The project also serves a browser-facing UI from the same FastAPI app:

- `/` shows the landing page with project overview and task summary
- `/status` shows live health, schema, and task readiness information
- `/playground` lets you manually reset a session and submit a step from the browser
- `/docs` provides the generated FastAPI API reference

## Models

The core models are defined in [models.py](./models.py):

- `IncidentObservation`
- `IncidentAction`
- `IncidentReward`
- `StepResult`
- `IncidentState`
- `ResetRequest`

Validation rules:
- `incident_id` must match the active ticket
- `task_type` must match the active ticket
- exactly one of `severity`, `root_cause`, or `action` must be populated
- the populated field must match the expected field for the task

## Reward Logic

Rewarding is deterministic and implemented in [graders.py](./graders.py).

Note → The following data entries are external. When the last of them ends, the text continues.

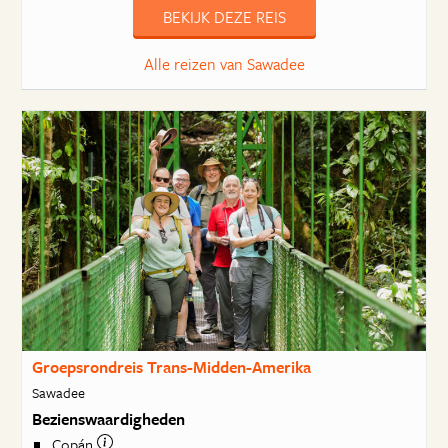
BEKIJK DEZE REIS
Alle reizen van Sawadee
Groepsrondreis Trans-Midden-Amerika
Sawadee
Bezienswaardigheden
Copán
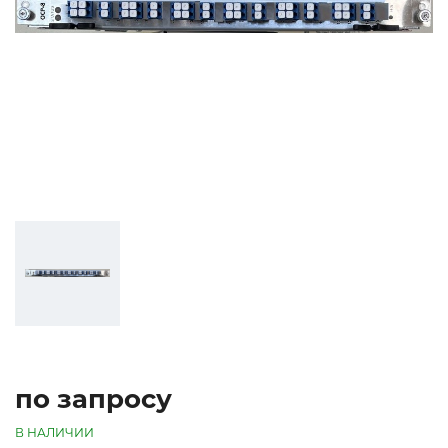
по запросу
В НАЛИЧИИ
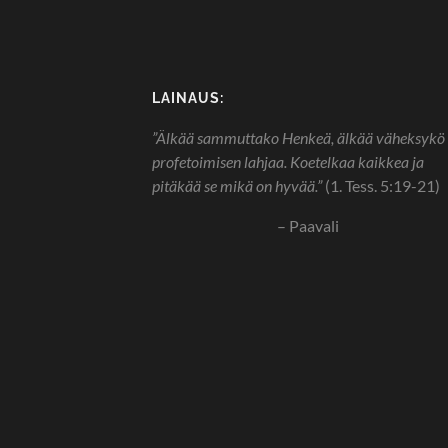
LAINAUS:
”Älkää sammuttako Henkeä, älkää väheksykö
profetoimisen lahjaa. Koetelkaa kaikkea ja
pitäkää se mikä on hyvää.”
(1. Tess. 5:19-21)
– Paavali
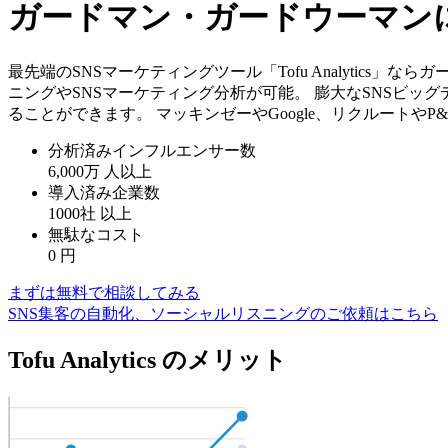
ガードマン・ガードウーマンに
最先端のSNSマーケティングツール「Tofu Analytics
ニングやSNSマーケティング分析が可能。 膨大なSNSビッ
ることができます。 マッキンゼーやGoogle、リクルートや
分析済みインフルエンサー数
6,000万
人以上
導入済み企業数
1000社
以上
無駄なコスト
0
円
まずは無料で相談してみる
SNS集客の自動化、ソーシャルリスニングのご依頼はこちら
Tofu Analytics のメリット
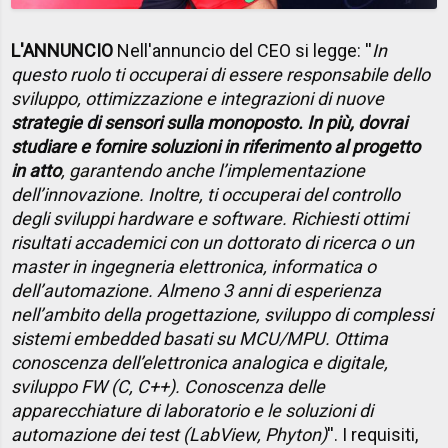
L'ANNUNCIO
Nell'annuncio del CEO si legge: ''
In
questo ruolo ti occuperai di essere responsabile dello
sviluppo, ottimizzazione e integrazioni di nuove
strategie di sensori sulla monoposto. In più, dovrai
studiare e fornire soluzioni in riferimento al progetto
in atto
, garantendo anche l’implementazione
dell’innovazione. Inoltre, ti occuperai del controllo
degli sviluppi hardware e software. Richiesti ottimi
risultati accademici con un dottorato di ricerca o un
master in ingegneria elettronica, informatica o
dell’automazione. Almeno 3 anni di esperienza
nell’ambito della progettazione, sviluppo di complessi
sistemi embedded basati su MCU/MPU. Ottima
conoscenza dell’elettronica analogica e digitale,
sviluppo FW (C, C++). Conoscenza delle
apparecchiature di laboratorio e le soluzioni di
automazione dei test (LabView, Phyton)
''. I requisiti,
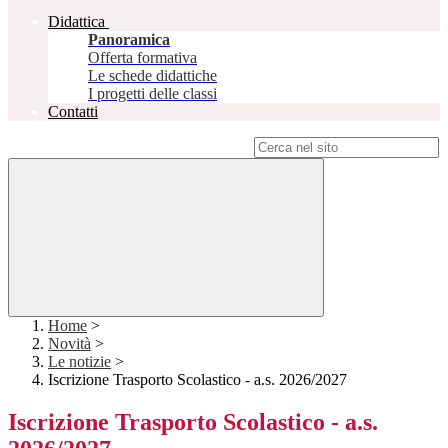
Didattica
Panoramica
Offerta formativa
Le schede didattiche
I progetti delle classi
Contatti
Campo di ricerca per le pagine del sito
Home
>
Novità
>
Le notizie
>
Iscrizione Trasporto Scolastico - a.s. 2026/2027
Iscrizione Trasporto Scolastico - a.s.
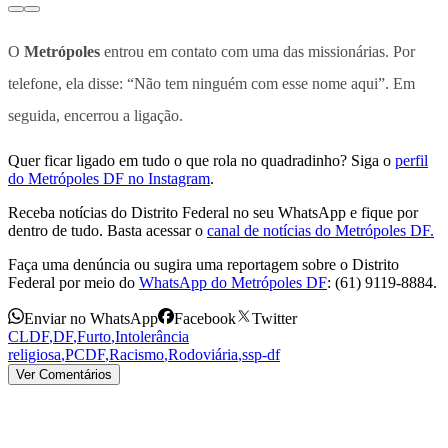
O
Metrópoles
entrou em contato com uma das missionárias. Por
telefone, ela disse: “Não tem ninguém com esse nome aqui”. Em
seguida, encerrou a ligação.
Quer ficar ligado em tudo o que rola no quadradinho? Siga o
perfil
do Metrópoles DF no Instagram
.
Receba notícias do Distrito Federal no seu WhatsApp e fique por
dentro de tudo. Basta acessar o
canal de notícias do Metrópoles DF.
Faça uma denúncia ou sugira uma reportagem sobre o Distrito
Federal por meio do
WhatsApp do Metrópoles DF
: (61) 9119-8884.
Enviar no WhatsApp
Facebook
Twitter
CLDF
,
DF
,
Furto
,
Intolerância
religiosa
,
PCDF
,
Racismo
,
Rodoviária
,
ssp-df
Ver Comentários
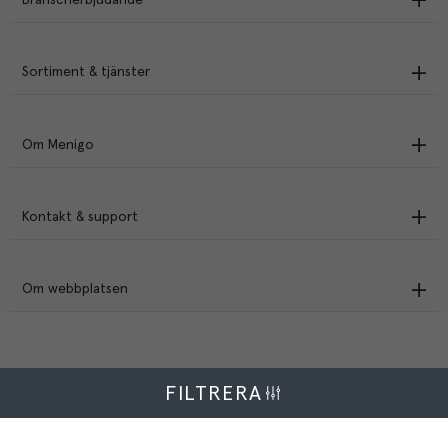
Sortiment & tjänster
Om Menigo
Kontakt & support
Om webbplatsen
FILTRERA
Menigo Foodservice AB
Box 1120, 721 28 Västerås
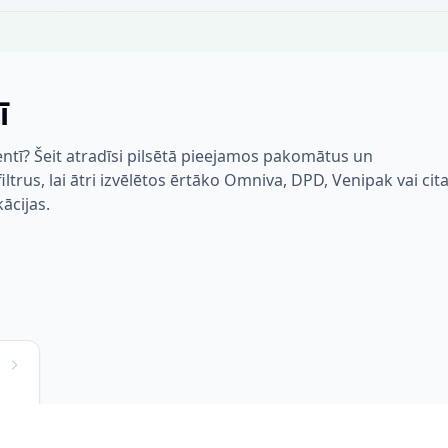
ī
ntī? Šeit atradīsi pilsētā pieejamos pakomātus un
trus, lai ātri izvēlētos ērtāko Omniva, DPD, Venipak vai cit
kācijas.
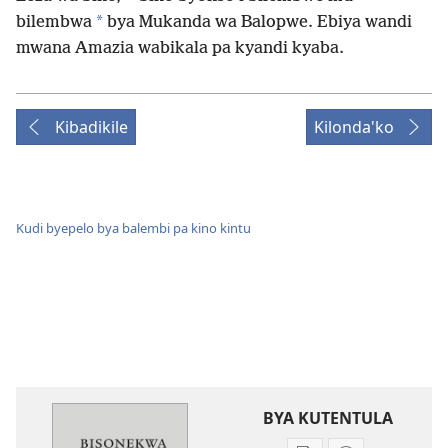
*
bilembwa
bya Mukanda wa Balopwe. Ebiya wandi
mwana Amazia wabikala pa kyandi kyaba.
Kibadikile
Kilonda'ko
Kudi byepelo bya balembi pa kino kintu
BYA KUTENTULA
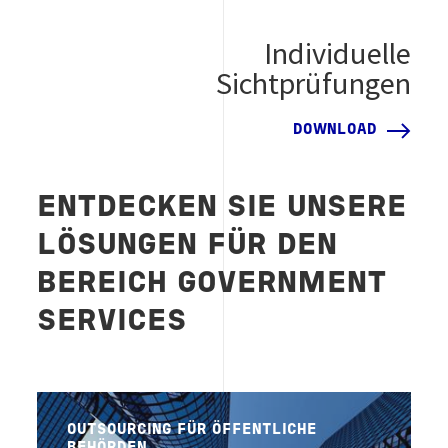
Individuelle
Sichtprüfungen
DOWNLOAD
ENTDECKEN SIE UNSERE
LÖSUNGEN FÜR DEN
BEREICH GOVERNMENT
SERVICES
OUTSOURCING FÜR ÖFFENTLICHE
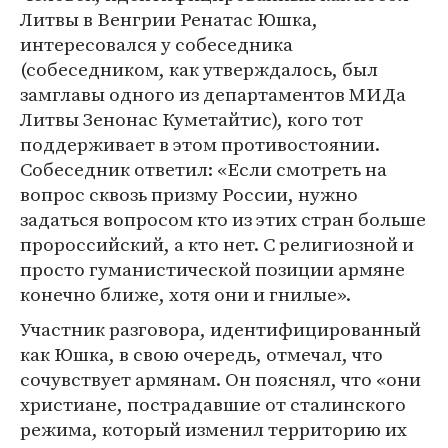
Литвы в Венгрии Ренатас Юшка,
интересовался у собеседника
(собеседником, как утверждалось, был
замглавы одного из департаментов МИДа
Литвы Зенонас Куметайтис), кого тот
поддерживает в этом противостоянии.
Собеседник ответил: «Если смотреть на
вопрос сквозь призму России, нужно
задаться вопросом кто из этих стран больше
пророссийский, а кто нет. С религиозной и
просто гуманистической позиции армяне
конечно ближе, хотя они и гнилые».
Участник разговора, идентифицированный
как Юшка, в свою очередь, отмечал, что
сочувствует армянам. Он пояснял, что «они
христиане, пострадавшие от сталинского
режима, который изменил территорию их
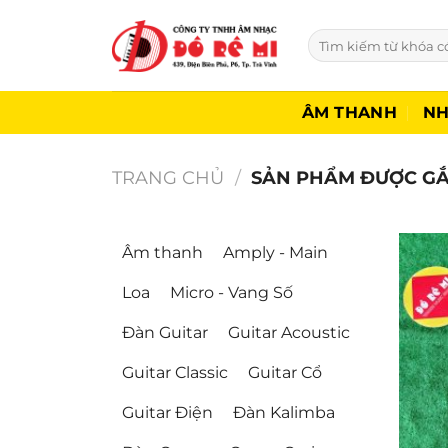
Bỏ
qua
Tìm
kiếm:
nội
dung
ÂM THANH
NH
TRANG CHỦ
/
SẢN PHẨM ĐƯỢC GẮ
Âm thanh
Amply - Main
Loa
Micro - Vang Số
Đàn Guitar
Guitar Acoustic
Guitar Classic
Guitar Cổ
Guitar Điện
Đàn Kalimba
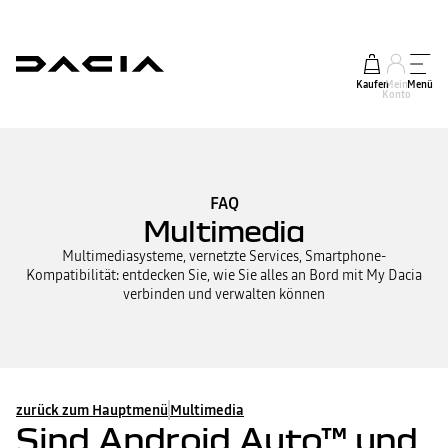
Kaufen
Mein
Menü
Konto
FAQ
Multimedia
Multimediasysteme, vernetzte Services, Smartphone-
Kompatibilität: entdecken Sie, wie Sie alles an Bord mit My Dacia
verbinden und verwalten können
zurück zum Hauptmenü
Multimedia
Sind Android Auto™ und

- `task1`: `0.99` exact, `0.5` adjacent severity, `0.01` far miss
- `task2`: `0.99` exact, `0.5` related domain, `0.25` `UNKNOWN`, `0.01` wrong
- `task3`: `0.99` exact, `0.4` safe `INVESTIGATE` fallback, `0.25` related action, `0.01` wrong

This keeps grading reproducible while still giving partial-credit trajectory signal.

## Repository Layout

```text
incident-triage-env/
- app.py
- client.py
- environment.py
- graders.py
- incidents.py
- inference.py
- models.py
- openenv.yaml
- pyproject.toml
- requirements.txt
- Dockerfile
- README.md
- server/
- tests/
```

Runtime flow:
1. `incidents.py` stores the ticket dataset.
2. `environment.py` selects the episode and applies grading.
3. `app.py` exposes the API surface.
4. `inference.py` runs the baseline over the environment.
5. `graders.py` calculates deterministic reward and explanations.

## Local Setup

Install dependencies:

```bash
pip install -r requirements.txt
```

Optional OpenEnv CLI:

```bash
pip install openenv-core
```

Optional environment variables for `inference.py`:

```bash
export API_BASE_URL="https://your-openai-compatible-endpoint/v1"
export MODEL_NAME="your-model-name"
export HF_TOKEN="your-api-key"
export ENV_URL="http://localhost:7860"
```

If no external environment server is reachable, `inference.py` falls back to an in-process FastAPI client.

## Run Locally

Start the server:

```bash
uvicorn app:app --host 0.0.0.0 --port 7860
```

Run the baseline:

```bash
python inference.py
```

Run the smoke tests:

```bash
python -m unittest discover -s tests -v
```

## Docker

Build the image:

```bash
docker build -t incident-triage-env .
```

Run the container:

```bash
docker run --rm -p 7860:7860 incident-triage-env
```

Check health:

```bash
curl http://localhost:7860/health
```

## Baseline Logging

`inference.py` prints the required structured output:

```text
[START] task=INC-001 env=incident-triage-env model=deterministic-baseline
[STEP] step=1 action=SEV1 reward=0.99 done=true error=null
[END] success=true steps=1 score=0.99 rewards=0.99
```

## Baseline Scores

Latest local deterministic baseline:

| Metric | Value |
|---|---:|
| Episodes | 108 |
| Average score | 0.9855 |
| `task1` average | 0.9900 |
| `task2` average | 0.9764 |
| `task3` average | 0.9900 |

This deterministic local run completed in about `1.34s` on the current machine.
Results are written by default to `/tmp/outputs/baseline_scores.json`.

## Quick API Example

Reset:

```bash
curl -X POST http://localhost:7860/reset \
  -H "Content-Type: application/json" \
  -d '{"task_type":"task1","ticket_id":"INC-001"}'
```

Step:

```bash
curl -X POST "http://localhost:7860/step?session_id=<session-id>" \
  -H "Content-Type: application/json" \
  -d '{
    "incident_id": "INC-001",
    "task_type": "task1",
    "severity": "SEV1"
  }'
```

## Pre-Submission Checklist

- `openenv validate . --json` passes
- `openenv validate --url <space-url>` passes
- `POST /reset` returns `200`
- `POST /step` returns typed `reward`, `done`, and `info`
- `GET /state` works for active sessions
- `inference.py` runs from the repo root
- `Dockerfile` serves the app on port `7860`
- `openenv.yaml` matches the current API and dataset counts

## Notes

- `models.py` is the source of truth for valid enum labels.
- `graders.py` is the source of truth for scoring logic.
- Reward values are kept strictly within `(0, 1)` to satisfy Phase 2 validator constraints.
- The environment is intentionally single-step per episode and still exposes typed state for validation and debugging.